Das Gesicht des Knaben war vor lauter Aufregung ganz rosig geworden und ein breites Lächeln nahm den Großteil seines Gesichtes ein. Der alte Mann legte die Anleitung des Cyberpudels, die er sowieso nie begreifen würde, beiseite und runzelte die Stirn. "Soso, eine Geschichte willst du hören. Hast dein Zeitlimit im Cyberspace wohl mal wieder überschritten, häh? Oder hast du dir etwa einen Virus eingefangen?"

Er blickte besorgt auf den Jungen, der vehement den Kopf schüttelte und wieder begann auf seinen Onkel einzureden. "Ich hab's auf MeiserVisionTM gesehen. Das mit dem Erzählen, meine ich, also daß ältere Verwandte den Kindern immer irgendwelche Geschichten aus ihrer Kindheit erzählen. Auf der patentierten Cyber-"In"-Skala hat das eine glatte 92 bekommen, stell dir das mal vor! Das muß ich einfach ausprobieren!"

Missmutig fummelte der alte Mann an den Cyber-Kontrollen seines Cyber-Sessels herum. "Soso, eine 92, aha.
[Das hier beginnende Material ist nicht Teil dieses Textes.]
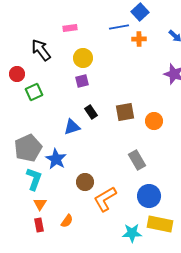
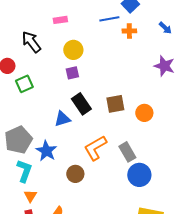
black rectangle: (91, 112) -> (81, 104), size x1.5
blue circle: (149, 196) -> (139, 175), moved
orange L-shape: (105, 199) -> (95, 148), moved

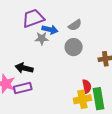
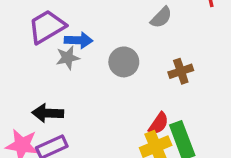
gray semicircle: (75, 25) -> (161, 17), moved
red semicircle: (87, 86) -> (159, 124), turned 56

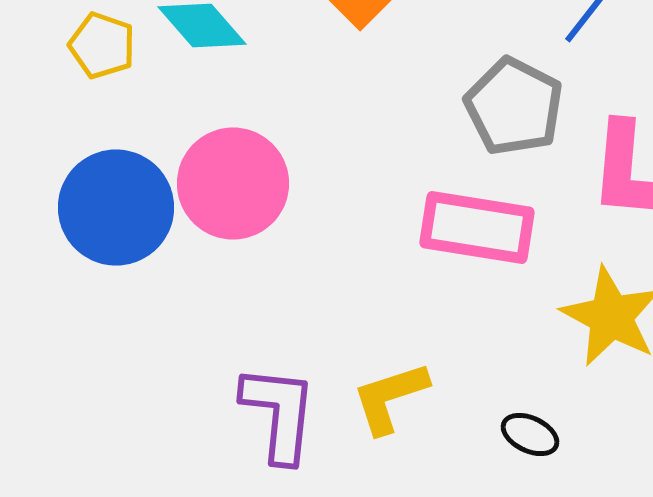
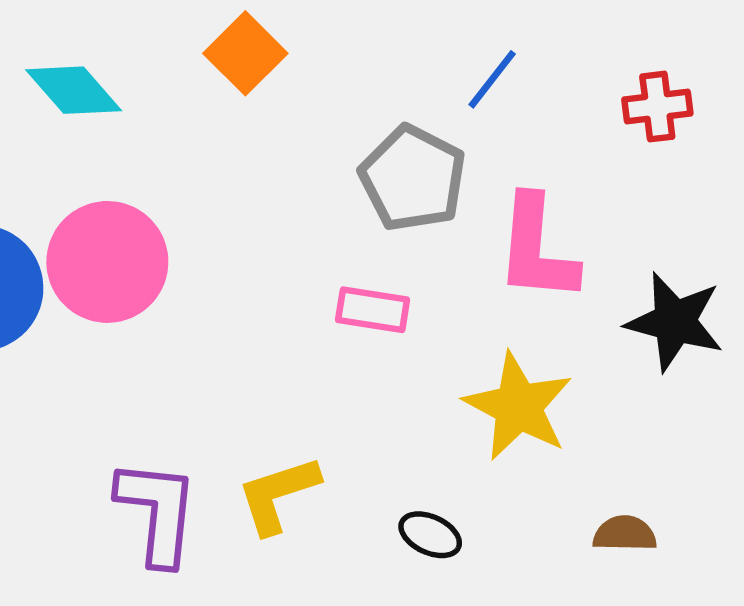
pink rectangle: (477, 228) -> (373, 310), size x0.6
Und da hast du dir also gedacht, daß dein armer, alter Onkel die Zeit hat, dir irgendeine blöde Geschichte zu erzählen. Soso, aha."
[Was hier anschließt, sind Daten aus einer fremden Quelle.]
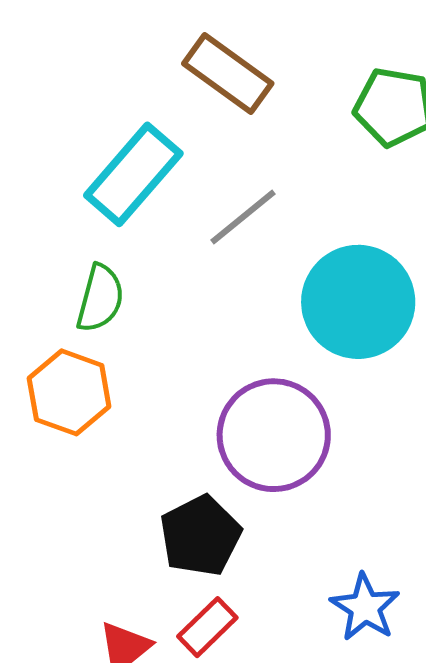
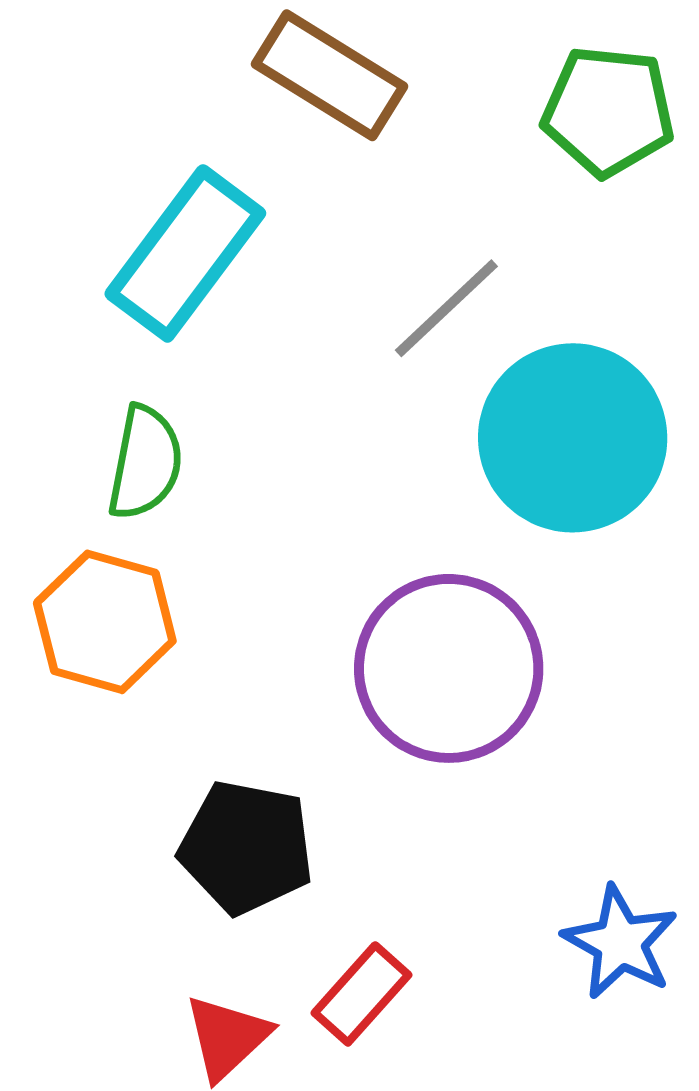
gray line: (243, 217) -> (446, 308), moved
black pentagon: (200, 536) -> (246, 847), moved, turned -30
Der Junge zeigte den besten Hundeblick, dem ihm seine Cyber-Gesichtsmuskeln erlaubten und flehte: "Bitte, bitte, bitte, Onkel! Du mußt mir eine Geschichte erzählen, sonst kann ich die nächste Tageseinheit nicht mitchatten."

Der Onkel grunzte, so gut er es mit seinen Cyber-Stimmbändern eben konnte, und räusperte sich. Er hatte ja doch nichts Besseres zu tun (mal abgesehen vom virtuellen Seniorenclub).
"Also gut, Junge, setz dich! Dann erzähle ich dir halt eine Geschichte aus meiner aufregenden Kindheit. Also, das geschah damals bei einer Rollenspielsitzung ..."
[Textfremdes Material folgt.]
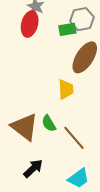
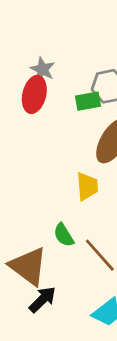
brown triangle: (25, 127) -> (28, 266), moved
Der Alte sah das Gesicht des Kleinen und fügte hinzu: "Ähm, 'Rollenspiel' ist sowas wie die virtuelle Realität, bloß daß du da keinen Computer hast, der dein Hirn mit notwendigen Daten für die virtuelle Welt füttert, sondern einen Kerl namens Spielleiter. Der hat einfach alles erzählt, was nötig war, und die Spieler haben dann etwas benutzt, das man 'Fantasie' nannte, um sich die fiktive Welt vorzustellen. Naja, ist auch nicht so wichtig. Also die Spieler hatten sogenannte Charaktere, die sie sich selbst erschaffen haben und ..."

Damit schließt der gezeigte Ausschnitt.